WASHINGTON — A federal appeals court on Tuesday overturned a federal rule that would have forced 28 states to clean up air pollutants drifting from their power plants downwind to other states.
In a 2-1 ruling, a panel of the U.S. Court of Appeals for the District of Columbia said the Environmental Protection Agency had exceeded its authority in the way it apportioned the cleanup work among the upwind states.
The EPA was trying to address a problem that has vexed the air pollution control system for at least three decades: how to deal with states whose own air was clean enough, but were hosts to power plants, refineries and other industrial plants that emitted sulfur dioxide and nitrogen oxide pollutants that prevented neighboring states from attaining the level of cleanliness required under federal law.
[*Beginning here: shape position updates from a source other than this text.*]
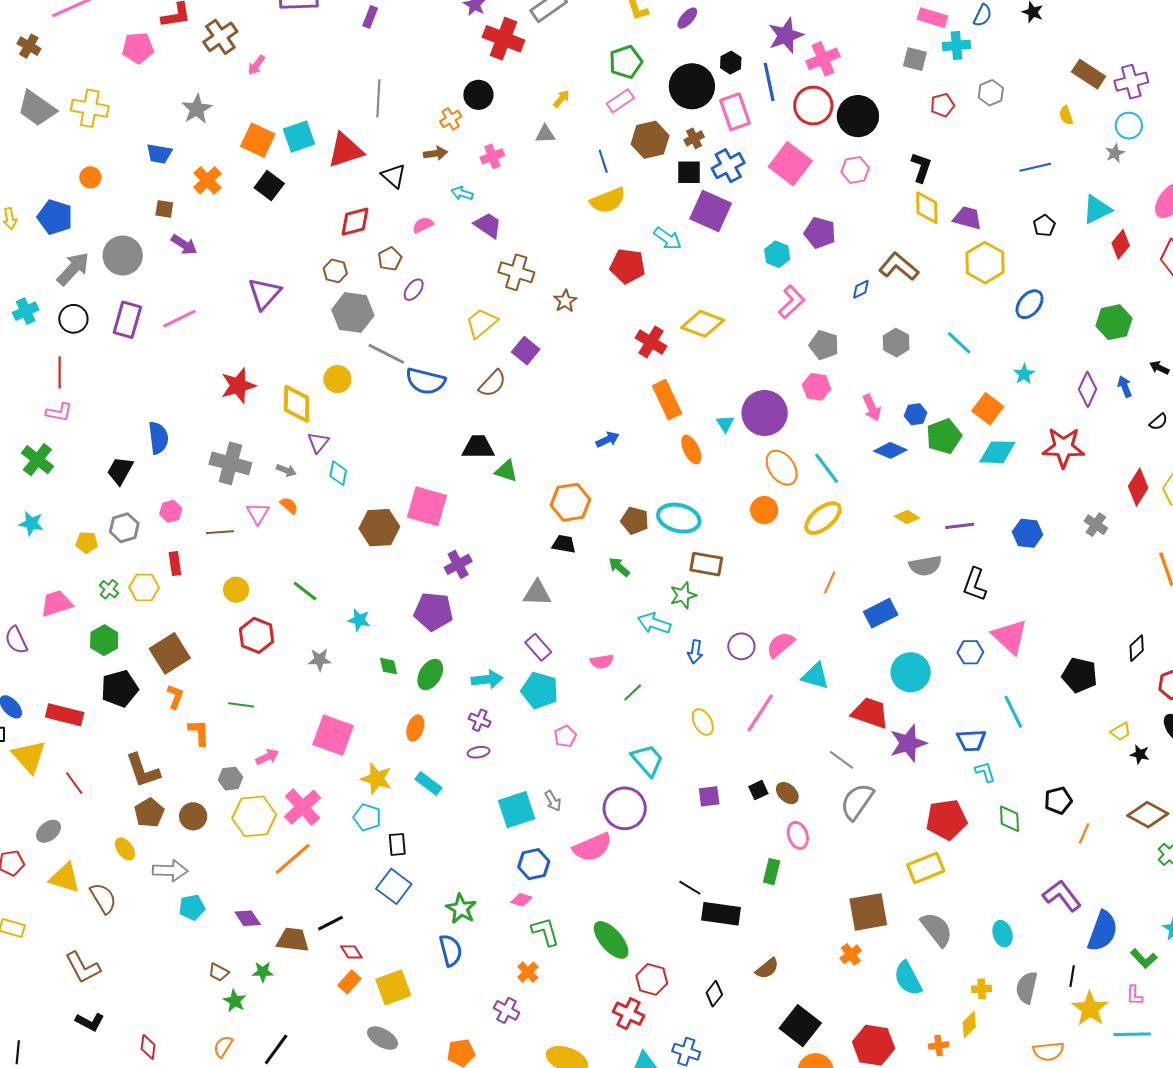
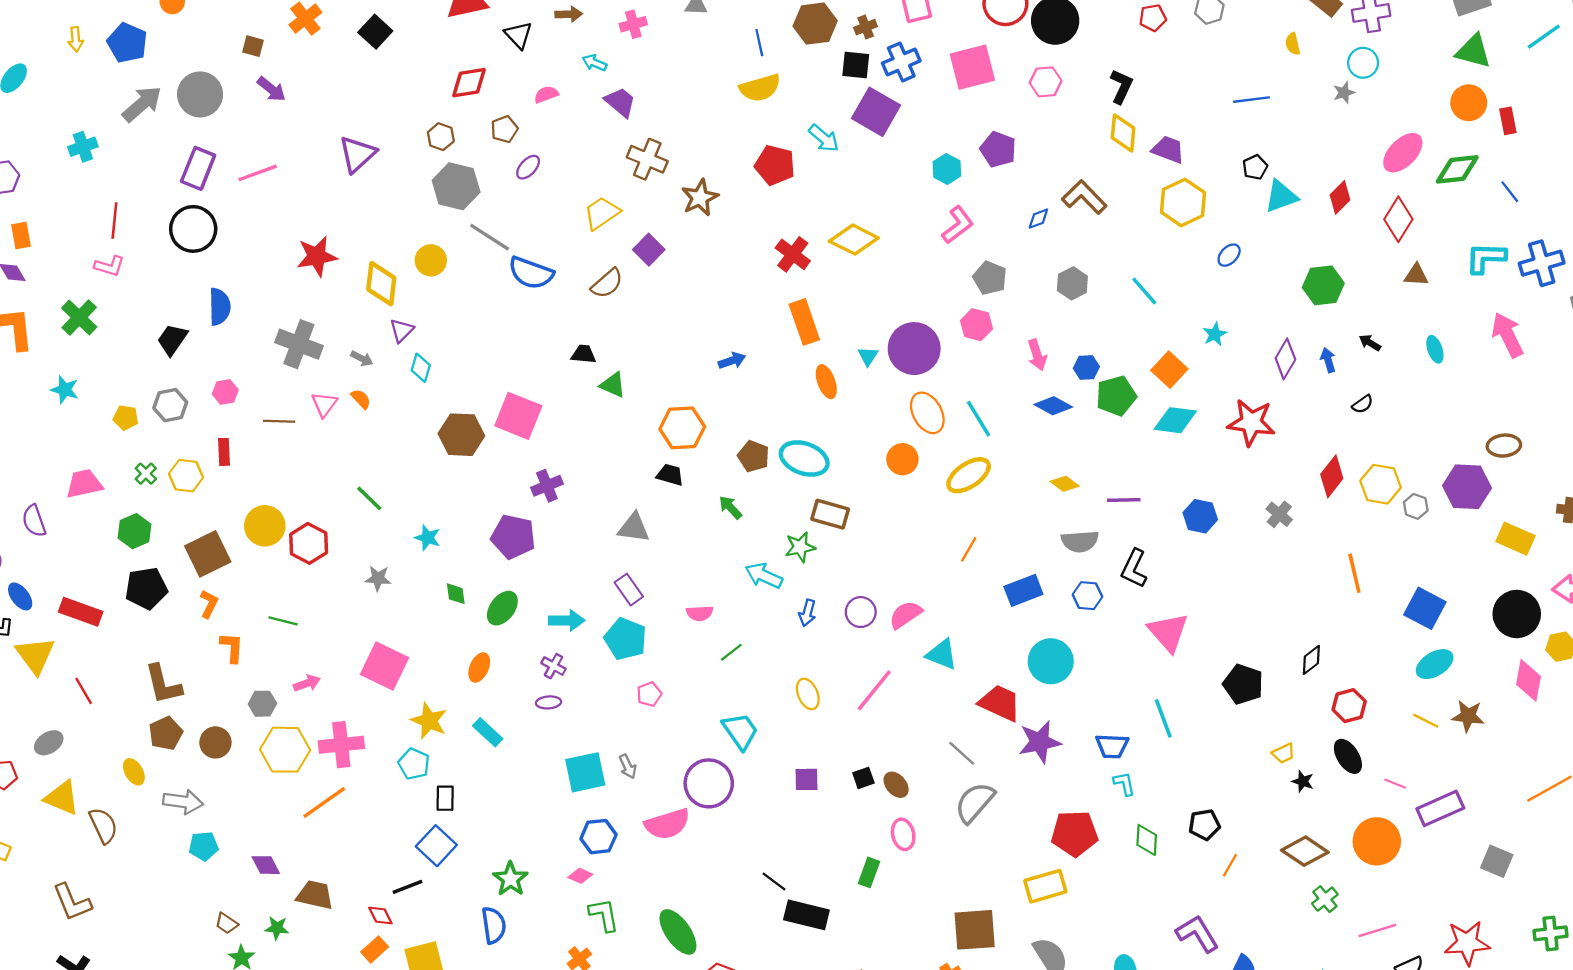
pink square: (790, 164) -> (972, 67), turned 33
cyan triangle: (1097, 209) -> (1281, 196), moved
brown star: (565, 301) -> (700, 198), size x1.4
blue ellipse: (1030, 304) -> (1229, 255), size x0.7
black circle: (73, 319) -> (193, 229), moved, size x1.4
black trapezoid: (478, 447) -> (583, 354), size x0.7
yellow circle: (236, 590) -> (265, 526), moved, size x1.4
blue hexagon: (970, 652) -> (1087, 596), moved
pink cross: (303, 807) -> (341, 745), turned 30
black line: (330, 923) -> (408, 887), moved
The rule thrown out, called the Cross-State Air Pollution Rule, was the agency's attempt to carry out a court-ordered fix on an earlier version, the 2005 Clean Air Interstate Rule.
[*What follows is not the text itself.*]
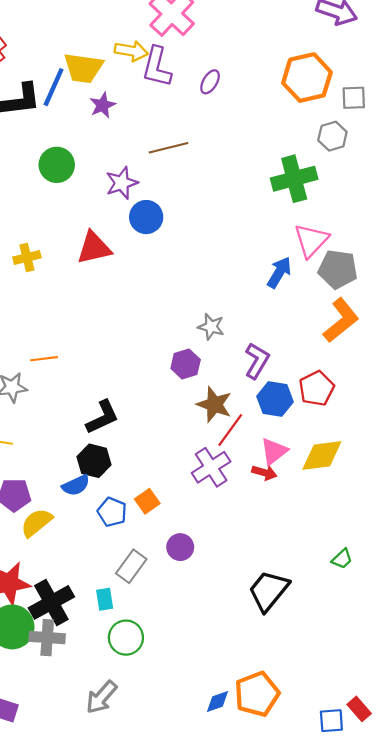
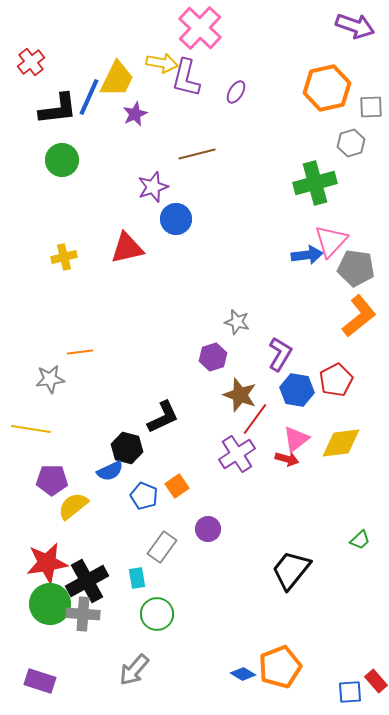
yellow trapezoid: (83, 68) -> (117, 79), turned -72
green circle: (57, 165) -> (62, 160), moved
blue arrow: (279, 272) -> (307, 255), moved, turned 52
black L-shape: (103, 417) -> (163, 417), moved
blue diamond: (217, 701) -> (243, 674), turned 50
The court said the EPA was authorized to set rules that would require upwind states "to bear responsibility for their fair share of the mess in downwind states."
But the EPA had improperly required states "to reduce their emissions by more than their own significant contribution to a downwind state's nonattainment," according to the opinion.
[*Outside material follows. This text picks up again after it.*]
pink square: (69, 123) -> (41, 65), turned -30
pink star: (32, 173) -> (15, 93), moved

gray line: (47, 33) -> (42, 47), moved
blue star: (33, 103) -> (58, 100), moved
The EPA's rule also violated the Clean Air Act because it failed to let the states submit their own plans to comply and imposed a federal plan instead, the court said. The statute leaves it to the states to decide how they will meet federal standards.
Several power companies challenged the EPA rule, and were supported by more than a dozen states, mostly in the South and Midwest. North Carolina supported the rule, as did some mid-Atlantic and New England states.